Exceptionally high levels of personal debt make Irish borrowers more vulnerable to interest rate rises and the combination of high personal and government borrowings in Ireland will make it hard for the country to pay down debt without further damaging the economy, Moody's said.
In addition, the cost of raising two-year money for Ireland rose 50% last week to more than 4.5%, meaning the government is now less likely to make any money from loaning €1.3bn to the Greek government. Market sources also warned that bond markets will be effectively closed to Ireland if yield spreads go much higher because there is no demand in the secondary market for Irish debt.
The government needs to borrow about €55bn more from the markets over the next 30 months and paying a higher interest rate threatens to push up debt service costs by many hundreds of millions of euro, potentially leading to another painful round of spending cuts and tax rises.
Before the latest Greek-inspired debt crisis drove up sovereign interest costs, experts predicted that Ireland would face paying an interest bill of €5.7bn next year, up from €4.4bn this year.
"It will depend on how sustained the recent rise in interest rates is going to be. If it is sustained, that would increase the interest burden," said Brian Coulton, head of global economics at credit rating agency Fitch Ratings in London. European leaders and the European Central Bank were scrambling this weekend to rescue Europe from the growing threat that the Greek contagion will spread.
The ECB may reluctantly be forced to say it will directly buy national bond paper, including that of Ireland, at auctions or offer European banks even more cheap money to stabilise the banking system.
"If there is no [European] solution within the next four weeks, we're in [eurozone] break-up territory anyway. A bond auction in four months becomes meaningless," said one senior bond analyst at a Dublin securities firm.
But Dietmar Hornung of Moody's said it held to its view that Ireland "was different" from some southern European countries. The agency stressed that the economic indicators for Ireland suggested the economy would pick up and that government finances were stabilising.
Finance minister Brian Lenihan yesterday said there was no question of bringing forward the budget, stressing our "very ambitious by EU standards" budgetary plans for this year were on target. "I don't see any pressure to broaden or deepen the target for this year," he said.

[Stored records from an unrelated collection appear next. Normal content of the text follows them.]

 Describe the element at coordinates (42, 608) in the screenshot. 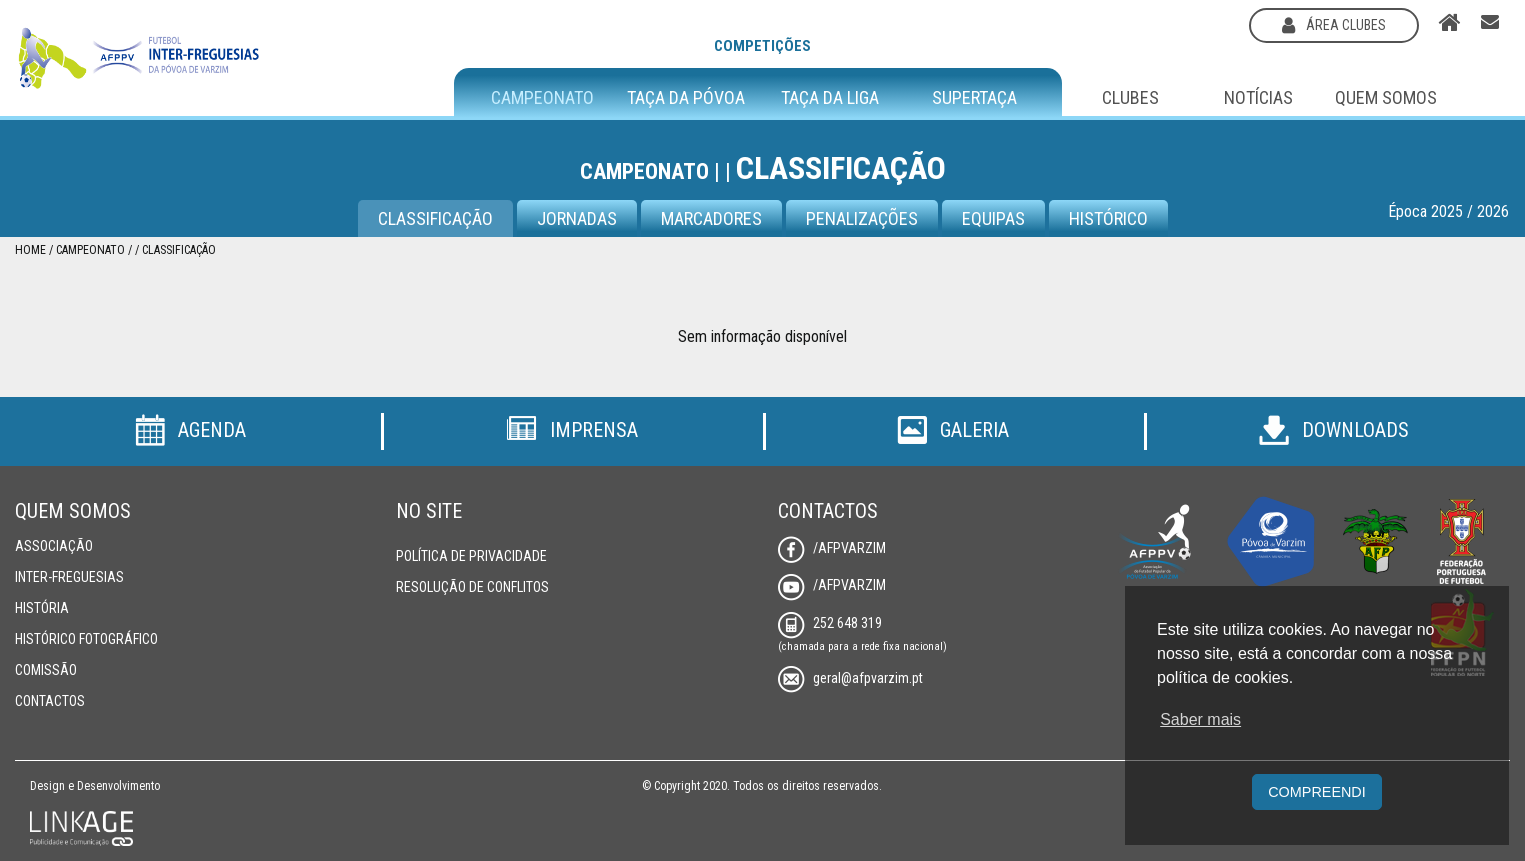

I see `História` at that location.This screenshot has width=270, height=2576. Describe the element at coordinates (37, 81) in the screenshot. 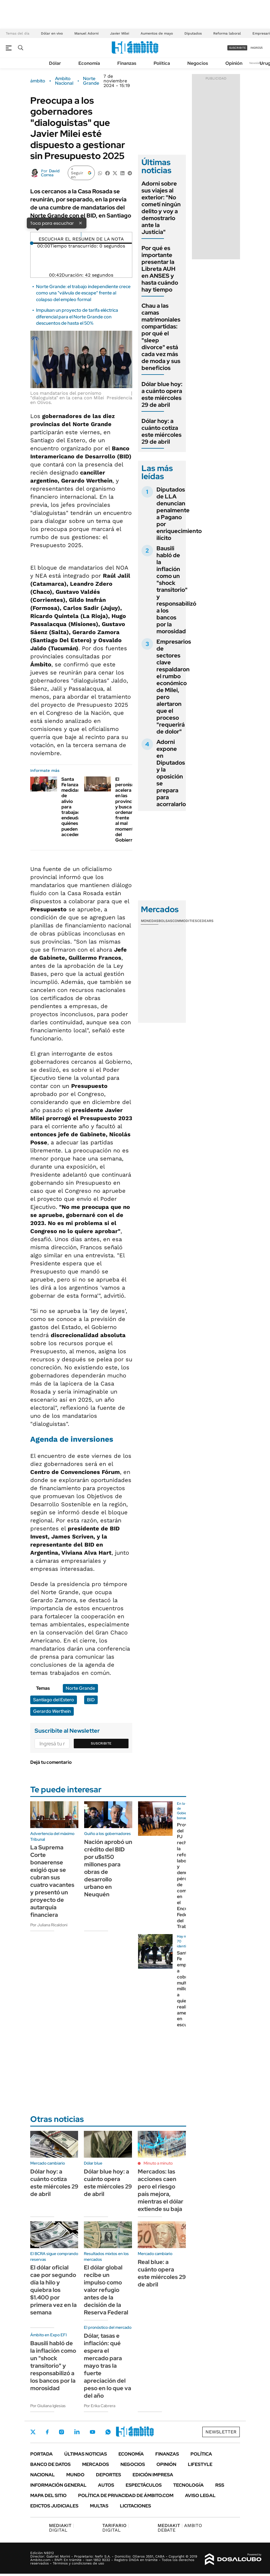

I see `ámbito` at that location.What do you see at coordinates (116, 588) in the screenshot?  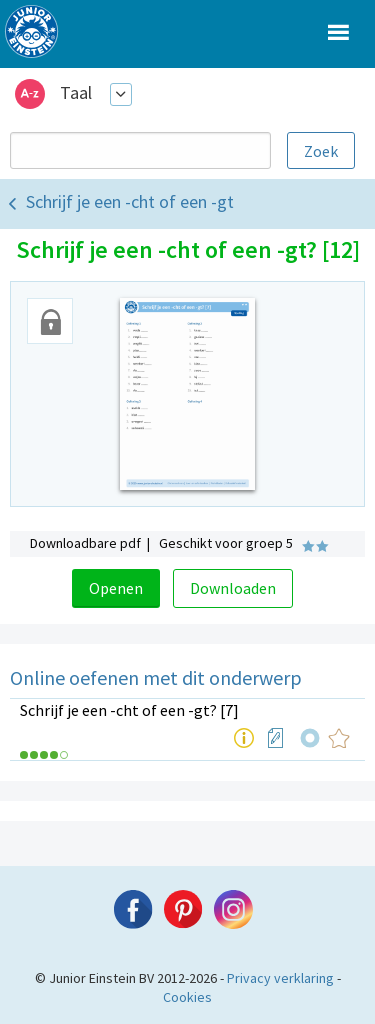 I see `Openen` at bounding box center [116, 588].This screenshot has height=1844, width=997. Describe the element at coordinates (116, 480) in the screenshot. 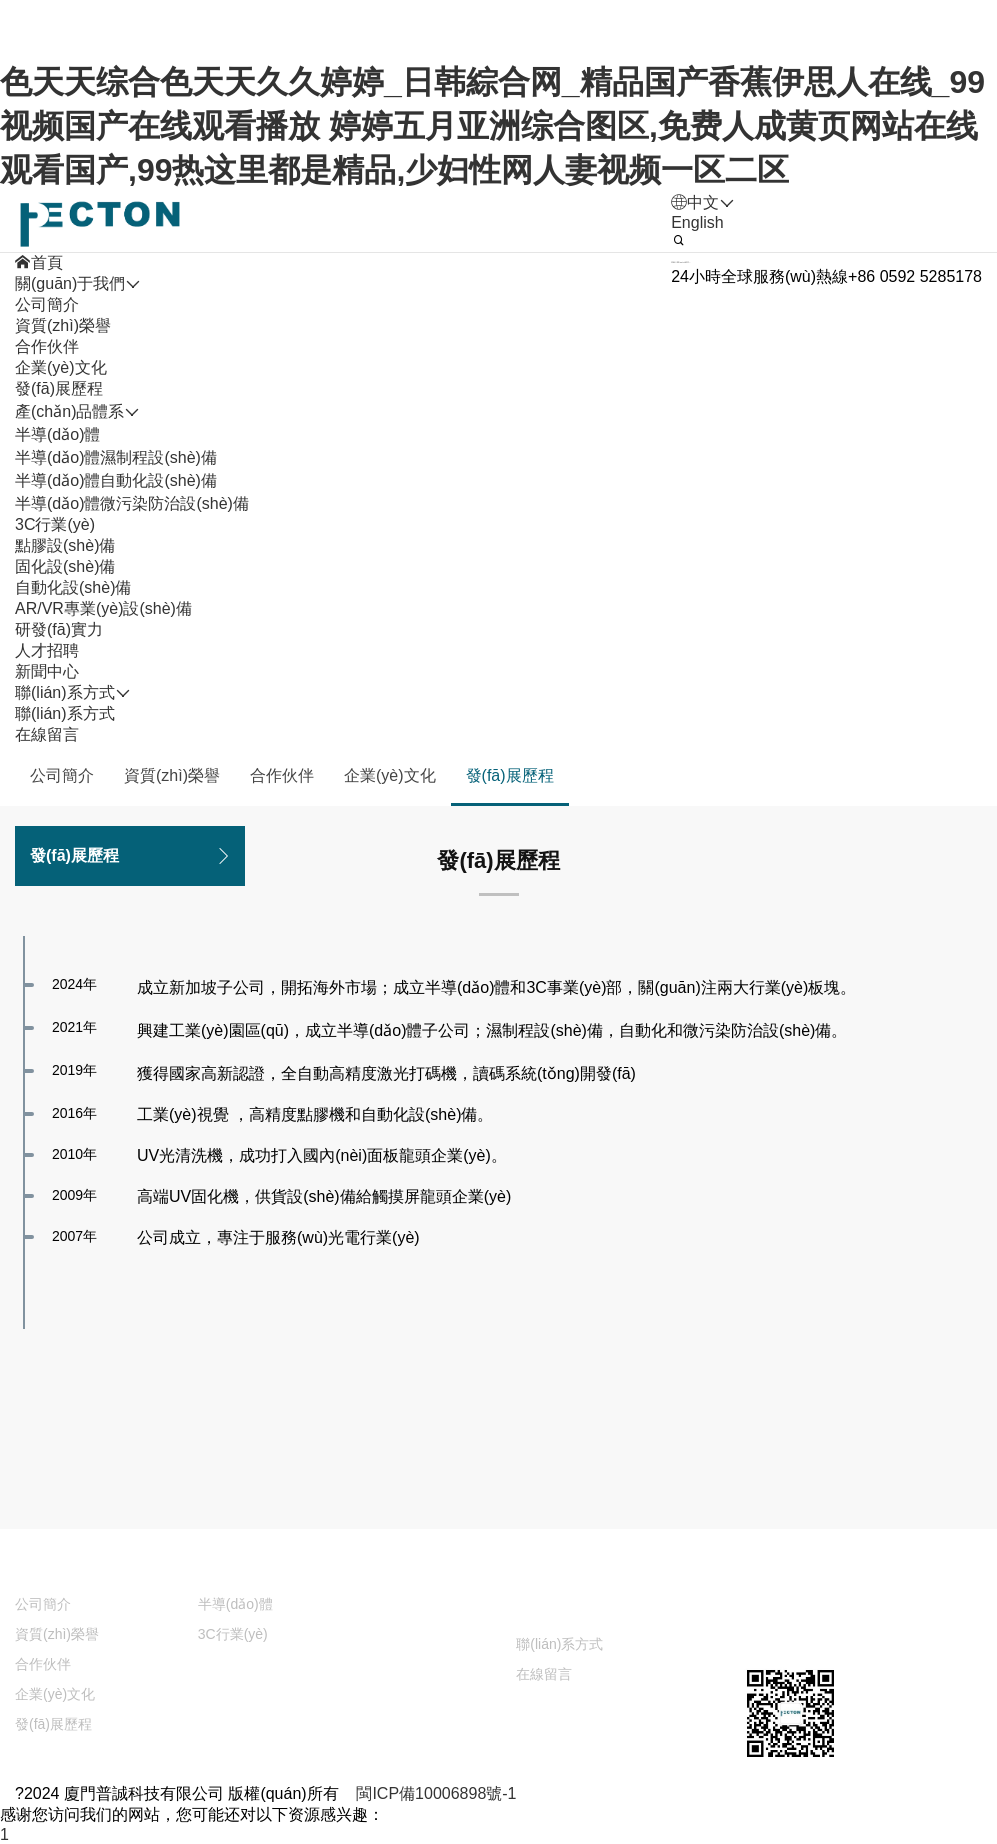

Lenihan – who travels to Brussels today for a vital meeting of European finance ministers scheduled to discuss the current international crisis – said the government had already begun its preparations for December's budget, well ahead of the normal timetable.
Departments had been given until the end of this month to come up with definitive spending plans for next year. He said this was being done to ensure the maximum amount of time to make "good sound decisions" in the budgetary process.
Lenihan also stressed that approval of the Croke Park deal would send a very positive signal internationally.